A kitchen handy Spiral Herb Garden plus Painted Pebbles – Perfect for Mother’s Day

Fast-growing herbs are something you can still get started on in autumn as all they need is some sun and regular water plus in spring you will have early herbs ready for cooking and salads when all other vegetables are in short supply.

A Spiral Herb Garden is an ideal solution for small gardens or for keeping a variety of herbs handy to your kitchen and also enables you to maintain a good supply without much effort. The design also creates different micro-climates suitable for the different growing requirements for each type of herb.

Create your own spiral by using old bricks, logs of wood or garden rocks or even large pebbles.

Once built a spiral garden is easy to maintain and harvest from as long as you keep it no more than one metre in diameter, any larger and it becomes too hard to reach in and clip what you need.

The location is important. Your spiral should receive all-day sun, be close to your kitchen door and handy to a tap or hose. Herbs planted well away from the house or kitchen door are hardly ever used.

To build your spiral:

  • Gather enough of the same material in the form of old bricks, rocks, large pebbles or even logs of wood.
  • Compost
  • Garden soil
  • Old concrete rubble or stones, anything inert that will not leach anything into the garden.
  • Herb plants

2) Make a one metre in diameter base with the old rubble then pile on the garden soil – make about a half metre high mound and compact it down with the back of spade or you feet.

3) Using the bricks, rock, or logs of wood create a spiral starting on the outside use extra layers of bricks or larger rocks on the outside and fill up with compost as you wind in a gradually up to the centre.  Fill any gaps with small rocks or part bricks. Any remaining hollows fill with more compost.

4) Now you have niches all over the spiral perfect for planting herbs.

Herbs that love hot dry conditions such as sage, thyme or rosemary plant near or on the top on the northern side of the spiral. Plants that require some shade but need dry feet such as aloe vera, coriander and rocket plant slightly lower down on the southern side. Other herbs that require a wetter clime, such as mint, plant at the bottom so that as you water from the top down they will receive the most water.

Basil, parsley, chives like a medium spot somewhere in the middle.

Maintenance:

Water regularly from the top down and once the plants are established clip regularly to use in your salads, teas and cooking.

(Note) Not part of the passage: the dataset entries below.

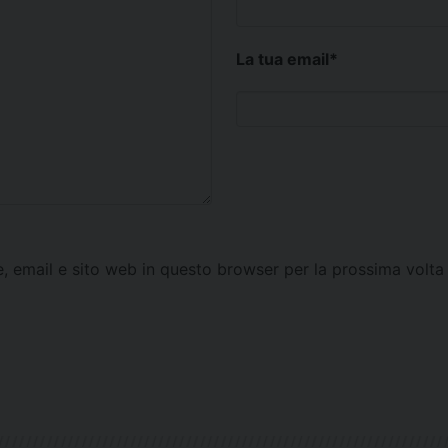
La tua email
*
e, email e sito web in questo browser per la prossima vol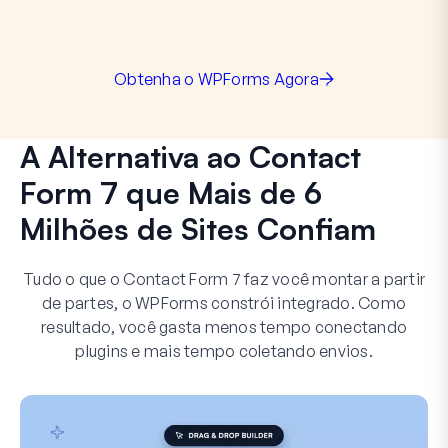
Obtenha o WPForms Agora
A Alternativa ao Contact
Form 7 que Mais de 6
Milhões de Sites Confiam
Tudo o que o Contact Form 7 faz você montar a partir
de partes, o WPForms constrói integrado. Como
resultado, você gasta menos tempo conectando
plugins e mais tempo coletando envios.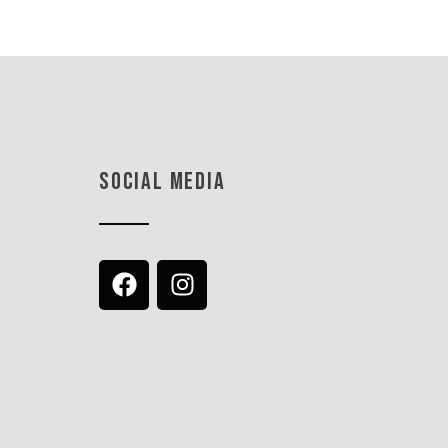
SOCIAL MEDIA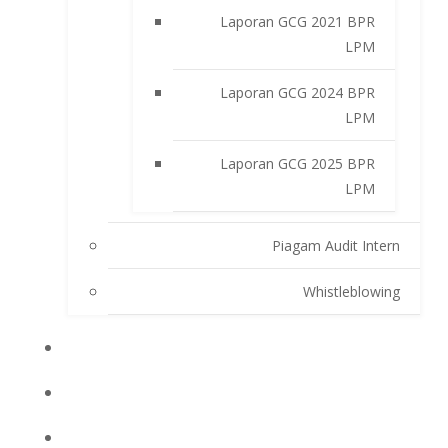
Laporan GCG 2021 BPR
LPM
Laporan GCG 2024 BPR
LPM
Laporan GCG 2025 BPR
LPM
Piagam Audit Intern
Whistleblowing
INFO BPRLPM
PRODUK DAN SERVIS
LAPORAN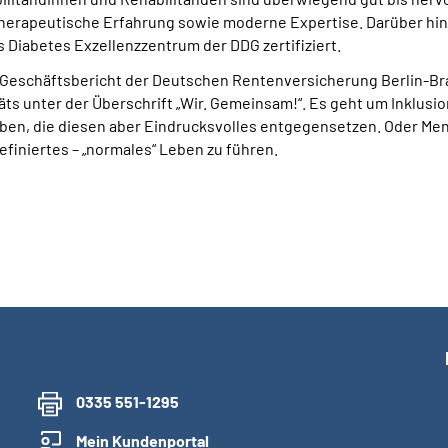
herapeu­tische Erfahrung sowie moderne Expertise. Darüber hina
 Diabetes Exzellenzzentrum der DDG zertifiziert.
Geschäftsbericht der Deutschen Rentenversicherung Berlin-Bra
ts unter der Überschrift „Wir. Gemeinsam!“. Es geht um Inklusio
ben, die diesen aber Eindrucksvolles entgegensetzen. Oder Me
efiniertes – „normales“ Leben zu führen.
0335 551-1295
Mein Kundenportal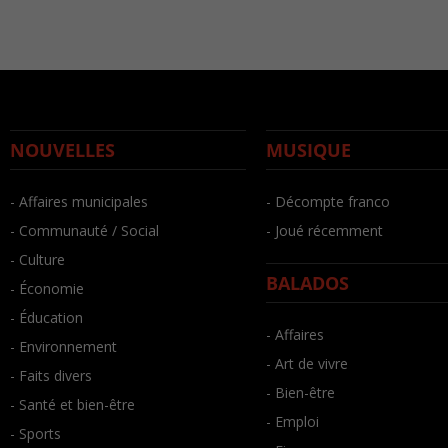
NOUVELLES
MUSIQUE
- Affaires municipales
- Décompte franco
- Communauté / Social
- Joué récemment
- Culture
BALADOS
- Économie
- Éducation
- Affaires
- Environnement
- Art de vivre
- Faits divers
- Bien-être
- Santé et bien-être
- Emploi
- Sports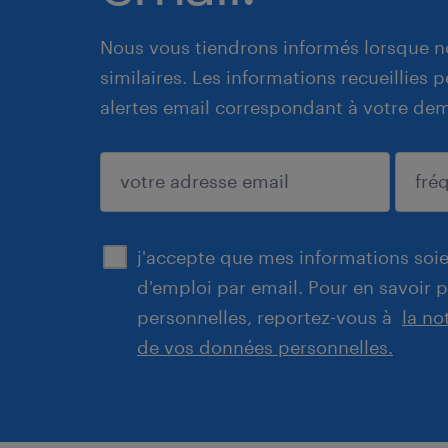
Nous vous tiendrons informés lorsque n
similaires. Les informations recueillies
alertes email correspondant à votre de
enregistrer
j'accepte que mes informations soien
d'emploi par email. Pour en savoir 
personnelles, reportez-vous à
la no
de vos données personnelles.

Regular clipping encourages bushy growth and prevents the herbs from going to seed.

TIP: Use a permanent marker or be even more creative and paint the names of the different herbs onto the stones or bricks that are alongside each herb.

Painting the names of herbs or other plants onto pebble is a good project for Art and Crafts class and can be a good fundraiser at school fetes. Also makes a perfect but inexpensive Mother’s Day Gift.